Albania’s AI-generated minister
In September 2025 Albania gave a cabinet seat to a chatbot. Diella, an AI “minister” rendered onscreen in traditional Zadrimë dress, formally oversees public procurement. Stripped of the costume, she drafts terms of reference, sets eligibility criteria and verifies documents, with a human signing off: roughly what Italy’s independent anti-corruption regulator ANAC has done for three years. The difference is the chain of command. ANAC reports to no minister. Diella reports to the prime minister who appointed her.
The constitutional fight is the point. Albania’s opposition has challenged the appointment, arguing that ministers must be “mentally competent citizens”. It sounds like a stunt, but it is the cleanest articulation yet of the question every European democracy will face. The deeper issue is that Diella lets a head of government claim algorithmic neutrality for decisions he still controls. The politicians most eager to invoke algorithmic authority are not always the ones most willing to be bound by it.

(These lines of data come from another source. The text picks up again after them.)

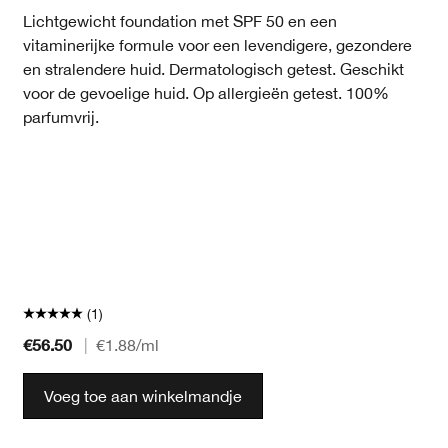
Lichtgewicht foundation met SPF 50 en een
vitaminerijke formule voor een levendigere, gezondere
en stralendere huid. Dermatologisch getest. Geschikt
voor de gevoelige huid. Op allergieën getest. 100%
parfumvrij.
(1)
€56.50
|
€1.88
/ml
Voeg toe aan winkelmandje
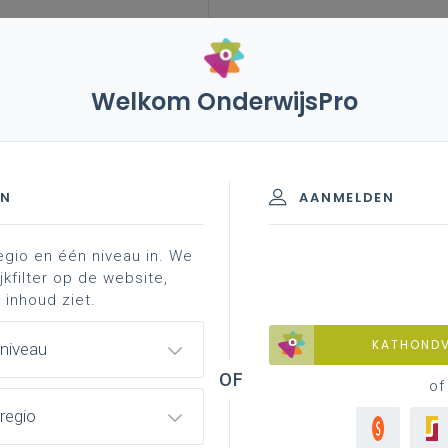
Welkom OnderwijsPro
leerplannen
vakken en leerplannen 3de graad
aliteit
professionalisering
nschrijnwerk - 3de graad - A-final
EN
AANMELDEN
egio en één niveau in. We
d materiaal
faq
achtergrond
professionalis
jkfilter op de website,
 inhoud ziet.
KATHOND
 niveau
of
regio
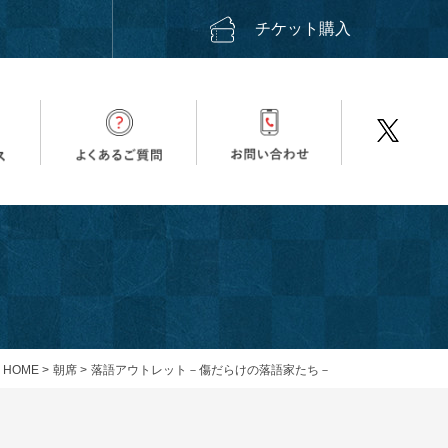
ス
チケット購入
HOME
>
朝席
>
落語アウトレット－傷だらけの落語家たち－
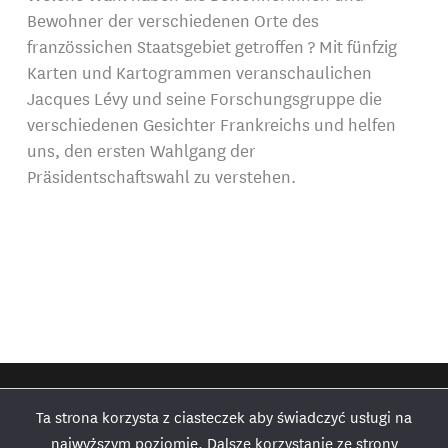
Bewohner der verschiedenen Orte des
französsichen Staatsgebiet getroffen ? Mit fünfzig
Karten und Kartogrammen veranschaulichen
Jacques Lévy und seine Forschungsgruppe die
verschiedenen Gesichter Frankreichs und helfen
uns, den ersten Wahlgang der
Präsidentschaftswahl zu verstehen.
Ta strona korzysta z ciasteczek aby świadczyć usługi na
najwyższym poziomie. Dalsze korzystanie ze strony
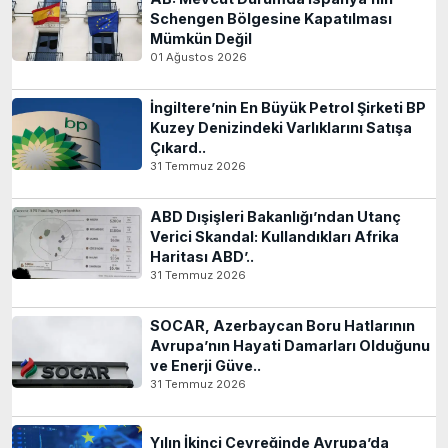
Schengen Bölgesine Kapatılması
Mümkün Değil
01 Ağustos 2026
İngiltere’nin En Büyük Petrol Şirketi BP
Kuzey Denizindeki Varlıklarını Satışa
Çıkard..
31 Temmuz 2026
ABD Dışişleri Bakanlığı’ndan Utanç
Verici Skandal: Kullandıkları Afrika
Haritası ABD’..
31 Temmuz 2026
SOCAR, Azerbaycan Boru Hatlarının
Avrupa’nın Hayati Damarları Olduğunu
ve Enerji Güve..
31 Temmuz 2026
Yılın İkinci Çeyreğinde Avrupa’da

What the next five years will test
Europe’s anti-corruption AI moment will be judged on two questions. First, whether the prosecutors and monitors using these tools are protected when flagged contracts point at the people who control their budgets. Second, whether the politicians who commissioned the systems are prepared to be the first targets when the models work as advertised. The technology is no longer the variable. The political will to live with its findings is.
Note: This article gives the views of the authors, not the position of LSE European Politics or the London School of Economics.